The movie goes on and we’re introduced to a couple more characters. Gwen Stacy is introduced and she is dating Eddie Brock. Harry is awake and conscious but he lost his memory. He doesn’t remember hating Peter or his father dying at the hands of Spider-Man. This is interesting because of the plot possibilities. How they execute it and make Peter and Harry’s relationship come full circle in the end, was awesome to me. Mary Jane is then fired and a parade is being held for Spider-Man outside. This is awesome. I am tired of superheroes getting hate in movies from the citizens. It makes us look like we can’t accept change at all (even though if superheroes were real our government may nuke them in two seconds.) There is more evidence of Peter and Mary Jane’s distance too. He’s still Spider-Man and has an obligation to the city. But she feels as if she’s being left behind. It’s a bit unfair for Mary Jane to think this way, but it’s understandable. She just wants to be loved. Peter then commits a big no-no when it comes to girlfriends. He kisses Gwen Stacy as Spider-Man when the fans ask him too. Mary Jane gets jealous, but she mainly looks sad. Once again, more evidence of their broken relationship.
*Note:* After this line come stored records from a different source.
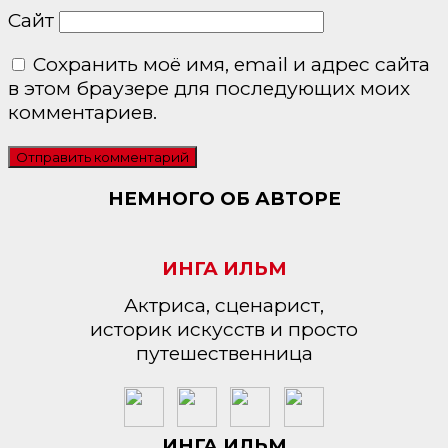
Сайт
Сохранить моё имя, email и адрес сайта
в этом браузере для последующих моих
комментариев.
НЕМНОГО ОБ АВТОРЕ
ИНГА ИЛЬМ
Актриса, сценарист,
историк искусств и просто
путешественница
ИНГА ИЛЬМ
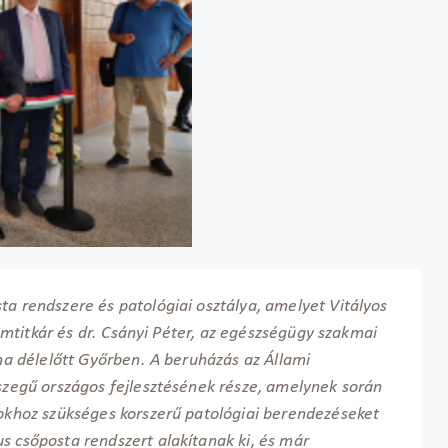
ta rendszere és patológiai osztálya, amelyet Vitályos
llamtitkár és dr. Csányi Péter, az egészségügy szakmai
 ma délelőtt Győrben. A beruházás az Állami
sszegű országos fejlesztésének része, amelynek során
tokhoz szükséges korszerű patológiai berendezéseket
s csőposta rendszert alakítanak ki, és már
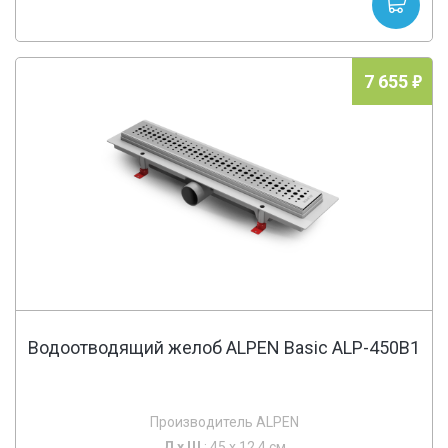
7 655
Водоотводящий желоб ALPEN Basic ALP-450B1
Производитель ALPEN
Д х
Ш
: 45 x 12.4 см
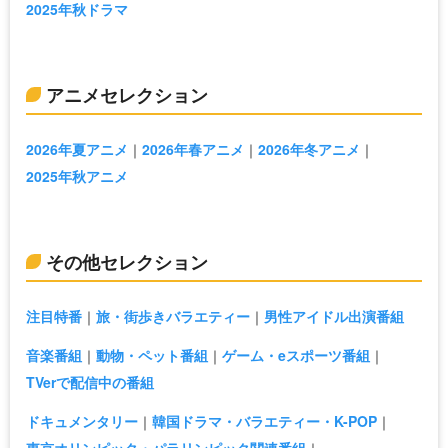
2025年秋ドラマ
アニメセレクション
2026年夏アニメ
2026年春アニメ
2026年冬アニメ
2025年秋アニメ
その他セレクション
注目特番
旅・街歩きバラエティー
男性アイドル出演番組
音楽番組
動物・ペット番組
ゲーム・eスポーツ番組
TVerで配信中の番組
ドキュメンタリー
韓国ドラマ・バラエティー・K-POP
東京オリンピック・パラリンピック関連番組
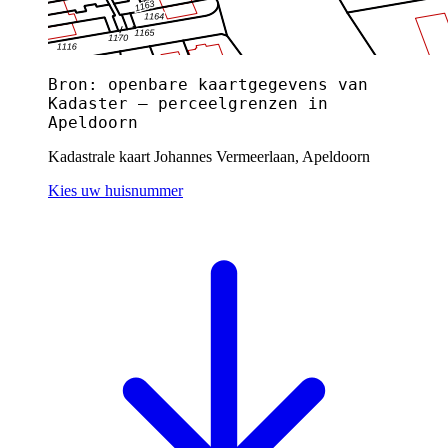
Bron: openbare kaartgegevens van
Kadaster — perceelgrenzen in
Apeldoorn
Kadastrale kaart Johannes Vermeerlaan, Apeldoorn
Kies uw huisnummer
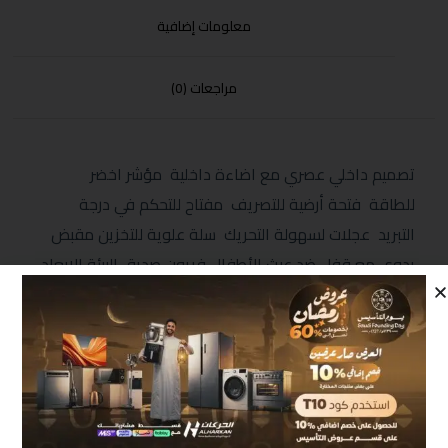
معلومات إضافية
مراجعات (0)
تصميم داخلي عصري مع اضاءة داخلية مؤشر اخضر
للطاقة فتحة أرضية للتصريف مفتاح للتحكم في درجة
التبريد عجلات لسهولة التحريك سلة علوية للتخزين مقبض
يدوي مع قفل ضد عبث الأطفال فريون صديق البيئة الابعاد
(MM) 850*820*555
منتجات مشابهة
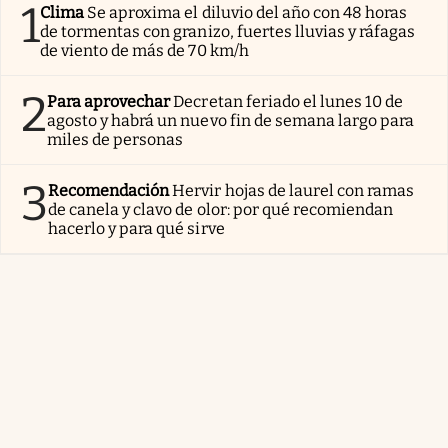
1
Clima
Se aproxima el diluvio del año con 48 horas
de tormentas con granizo, fuertes lluvias y ráfagas
de viento de más de 70 km/h
2
Para aprovechar
Decretan feriado el lunes 10 de
agosto y habrá un nuevo fin de semana largo para
miles de personas
3
Recomendación
Hervir hojas de laurel con ramas
de canela y clavo de olor: por qué recomiendan
hacerlo y para qué sirve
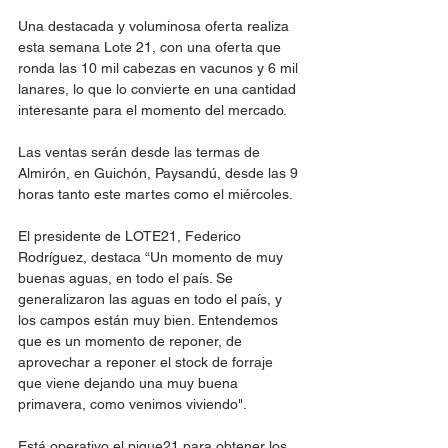
Una destacada y voluminosa oferta realiza 
esta semana Lote 21, con una oferta que 
ronda las 10 mil cabezas en vacunos y 6 mil 
lanares, lo que lo convierte en una cantidad 
interesante para el momento del mercado.
Las ventas serán desde las termas de 
Almirón, en Guichón, Paysandú, desde las 9 
horas tanto este martes como el miércoles.
El presidente de LOTE21, Federico 
Rodríguez, destaca “Un momento de muy 
buenas aguas, en todo el país. Se 
generalizaron las aguas en todo el país, y 
los campos están muy bien. Entendemos 
que es un momento de reponer, de 
aprovechar a reponer el stock de forraje 
que viene dejando una muy buena 
primavera, como venimos viviendo". 
Está operativo el pique21 para obtener los 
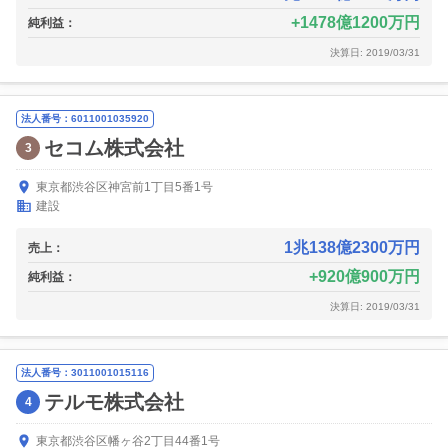
1478億1200万円
純利益：
決算日: 2019/03/31
法人番号：6011001035920
セコム株式会社
3
東京都渋谷区神宮前1丁目5番1号
建設
1兆138億2300万円
売上：
920億900万円
純利益：
決算日: 2019/03/31
法人番号：3011001015116
テルモ株式会社
4
東京都渋谷区幡ヶ谷2丁目44番1号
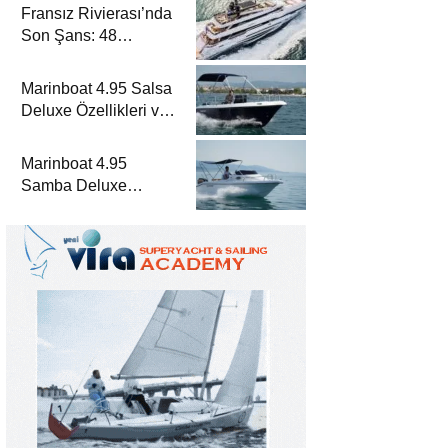
Fransız Rivierası’nda
Son Şans: 48
Metrelik Parillion ile
Mükemmel Bir Yat
Marinboat 4.95 Salsa
Tatili
Deluxe Özellikleri ve
Fiyatları – A Sınıfı
Lüks Tekne
Marinboat 4.95
Samba Deluxe
Özellikleri ve Fiyatları
– A Sınıfı Lüks Tekne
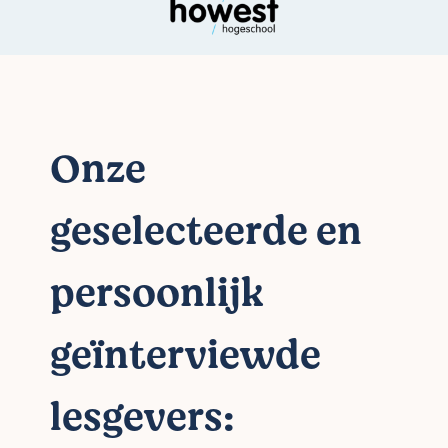
Onze
geselecteerde en
persoonlijk
geïnterviewde
lesgevers:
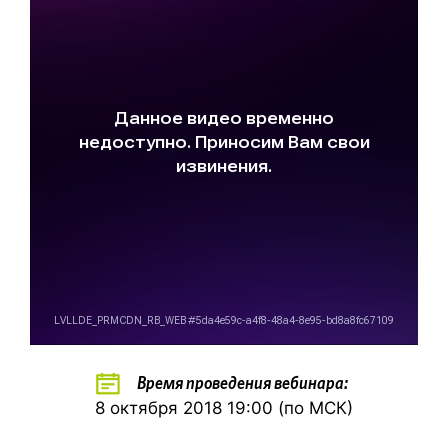
Время проведения вебинара:
8 октября 2018 19:00 (по МСК)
A fight then happens between Spider-Man and Sandman. It’s pretty funny because Spidey is feeling himself here. “I’m the sheriff around these parts,” is what he says to Sandman. This fight is a prime example of the good guy that Spidey is. Whenever he fights, no matter how tough the situation is, he always saves people. He doesn’t just let innocent bystanders die. He makes that a priority over beating the bad guy sometimes. Some heroes just blow through cities and beat the bad guy mercilessly. I think that’s what had some people upset about Man of Steel. Superman didn’t try to save anybody during that fight. He was just hitting Zod all over the place. Spider-Man doesn’t think twice about it. He’ll take a few bumps so people can be safe.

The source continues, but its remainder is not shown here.